(Records from a data collection)
·····

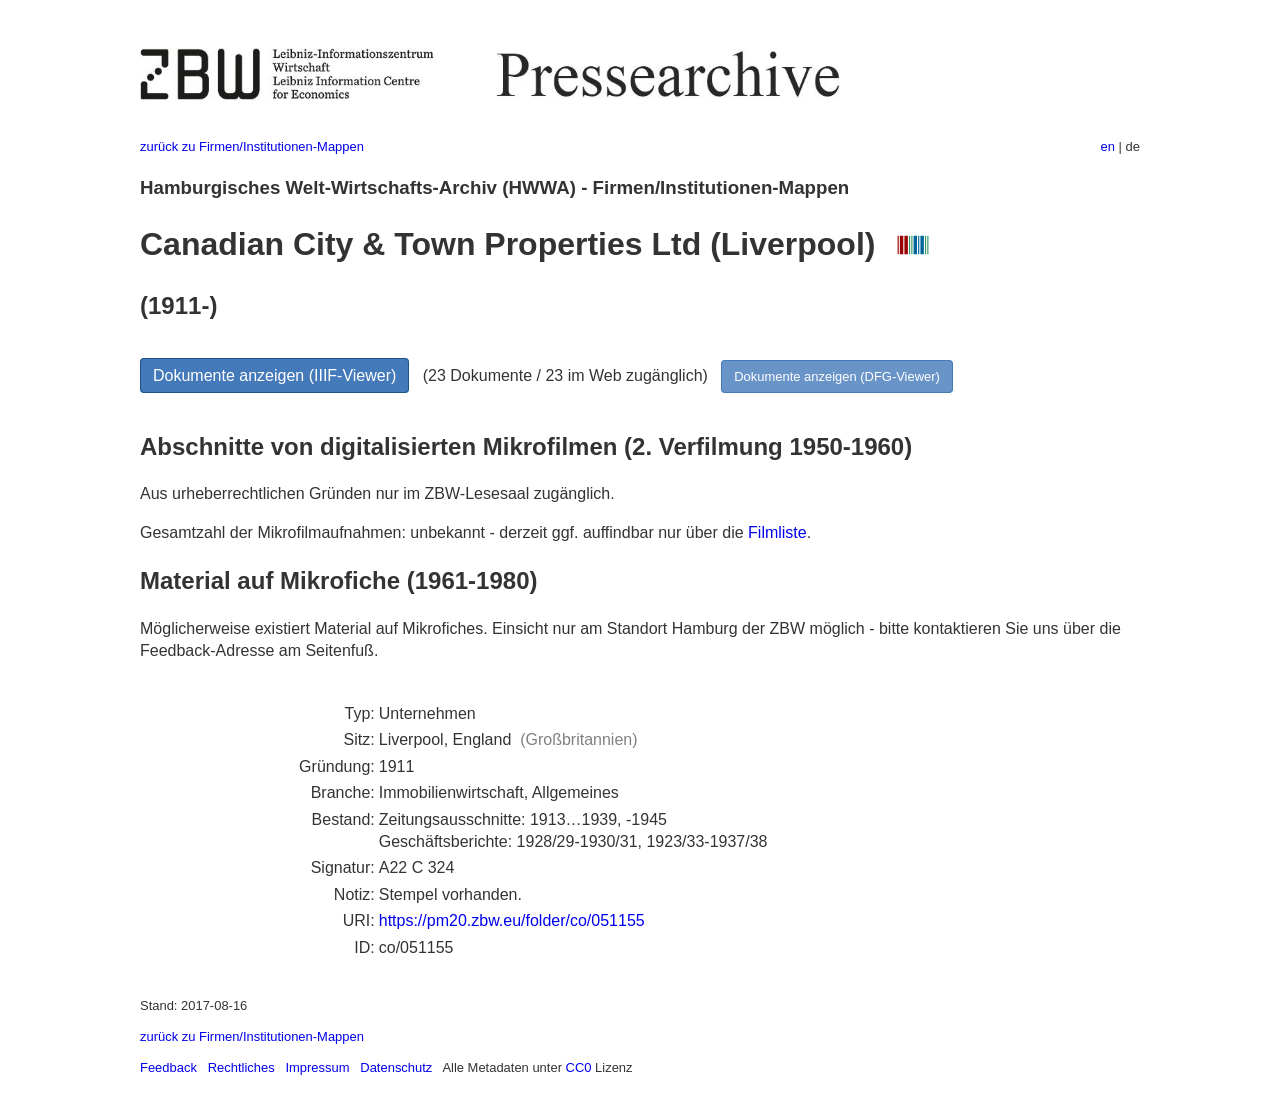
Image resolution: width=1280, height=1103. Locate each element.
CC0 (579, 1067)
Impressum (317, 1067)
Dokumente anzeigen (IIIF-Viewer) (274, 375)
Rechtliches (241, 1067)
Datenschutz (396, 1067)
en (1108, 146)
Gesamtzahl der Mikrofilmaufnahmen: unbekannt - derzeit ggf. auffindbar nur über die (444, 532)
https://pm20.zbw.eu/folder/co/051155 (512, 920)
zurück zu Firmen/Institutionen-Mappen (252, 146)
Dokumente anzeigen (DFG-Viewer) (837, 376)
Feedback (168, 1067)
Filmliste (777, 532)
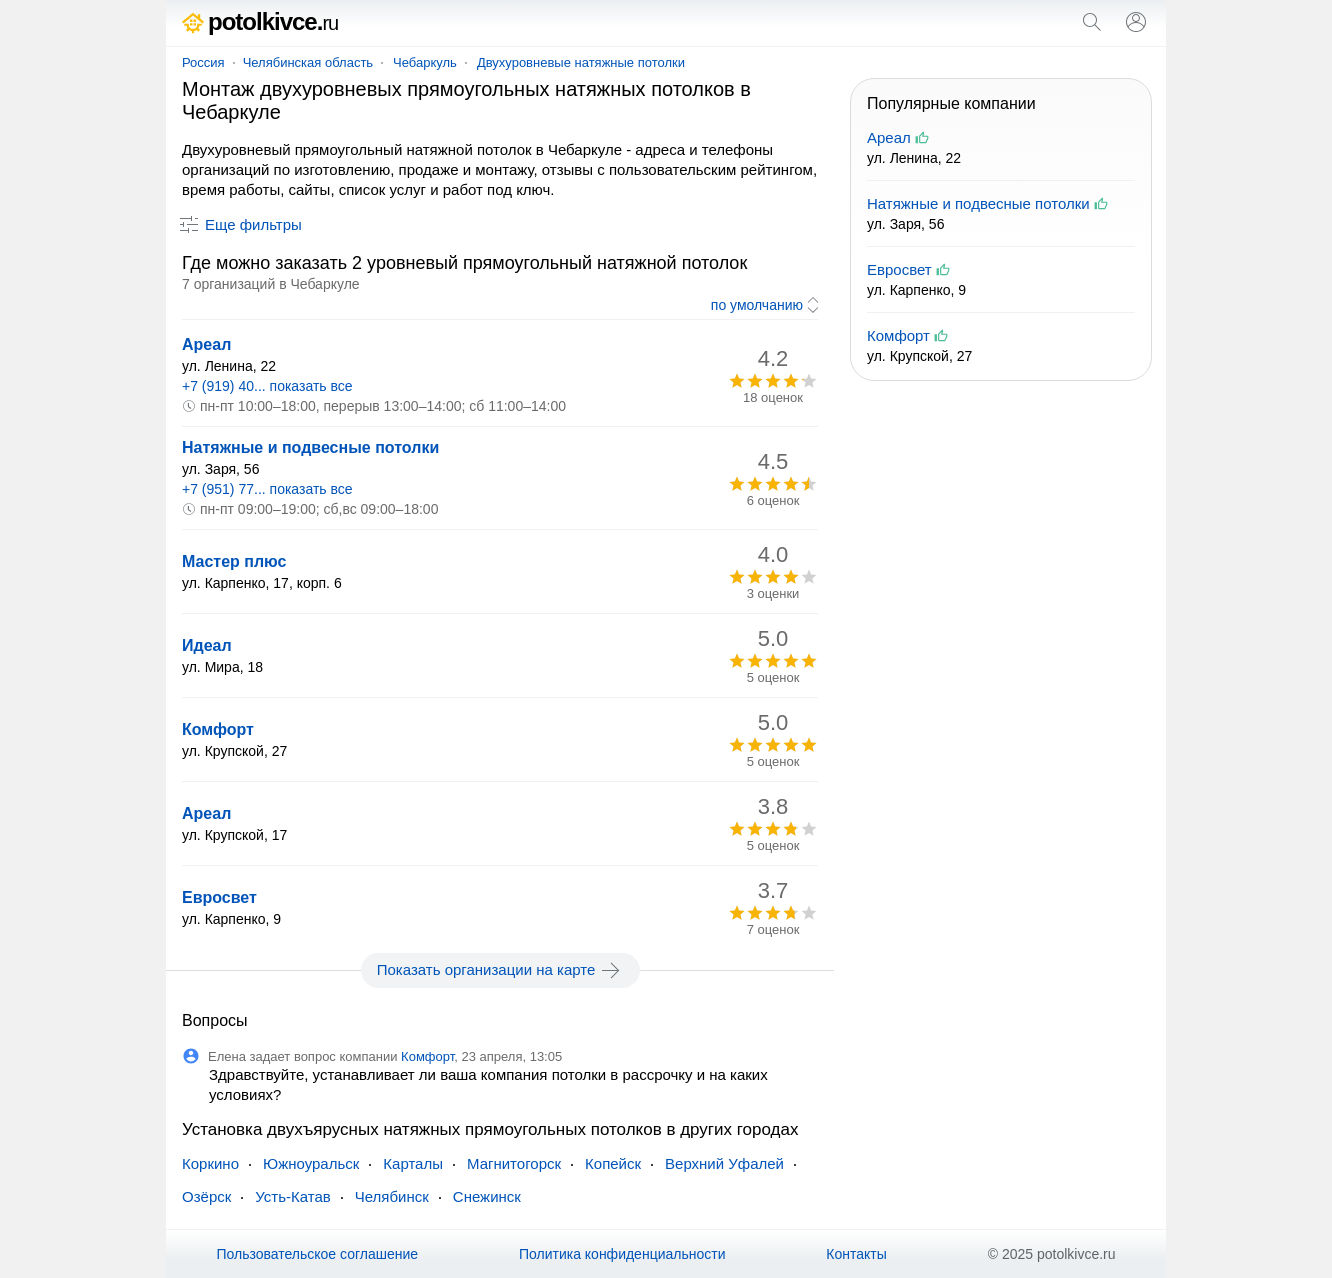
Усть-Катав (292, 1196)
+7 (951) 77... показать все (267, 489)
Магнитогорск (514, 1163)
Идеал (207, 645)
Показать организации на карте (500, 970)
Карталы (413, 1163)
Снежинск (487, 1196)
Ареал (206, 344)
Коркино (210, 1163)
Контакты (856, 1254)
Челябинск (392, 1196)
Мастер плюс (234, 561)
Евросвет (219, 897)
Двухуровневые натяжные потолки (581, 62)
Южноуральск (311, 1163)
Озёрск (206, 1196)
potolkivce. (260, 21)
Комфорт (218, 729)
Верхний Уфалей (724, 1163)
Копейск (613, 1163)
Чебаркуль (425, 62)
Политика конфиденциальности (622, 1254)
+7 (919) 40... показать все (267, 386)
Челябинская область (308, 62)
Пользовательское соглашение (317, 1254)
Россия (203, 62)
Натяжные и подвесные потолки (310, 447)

·····

▶ [WORK TASK]: What is needed here is each line above set down word for word, minus the images.

▶ [RESPONSE TO THE EXERCISE]:
Image resolution: width=1280, height=1103. Locate each element.
CC0 (579, 1067)
Impressum (317, 1067)
Dokumente anzeigen (IIIF-Viewer) (274, 375)
Rechtliches (241, 1067)
Datenschutz (396, 1067)
en (1108, 146)
Gesamtzahl der Mikrofilmaufnahmen: unbekannt - derzeit ggf. auffindbar nur über die (444, 532)
https://pm20.zbw.eu/folder/co/051155 (512, 920)
zurück zu Firmen/Institutionen-Mappen (252, 146)
Dokumente anzeigen (DFG-Viewer) (837, 376)
Feedback (168, 1067)
Filmliste (777, 532)
Усть-Катав (292, 1196)
+7 (951) 77... показать все (267, 489)
Магнитогорск (514, 1163)
Идеал (207, 645)
Показать организации на карте (500, 970)
Карталы (413, 1163)
Снежинск (487, 1196)
Ареал (206, 344)
Коркино (210, 1163)
Контакты (856, 1254)
Челябинск (392, 1196)
Мастер плюс (234, 561)
Евросвет (219, 897)
Двухуровневые натяжные потолки (581, 62)
Южноуральск (311, 1163)
Озёрск (206, 1196)
potolkivce. (260, 21)
Комфорт (218, 729)
Верхний Уфалей (724, 1163)
Копейск (613, 1163)
Чебаркуль (425, 62)
Политика конфиденциальности (622, 1254)
+7 (919) 40... показать все (267, 386)
Челябинская область (308, 62)
Пользовательское соглашение (317, 1254)
Россия (203, 62)
Натяжные и подвесные потолки (310, 447)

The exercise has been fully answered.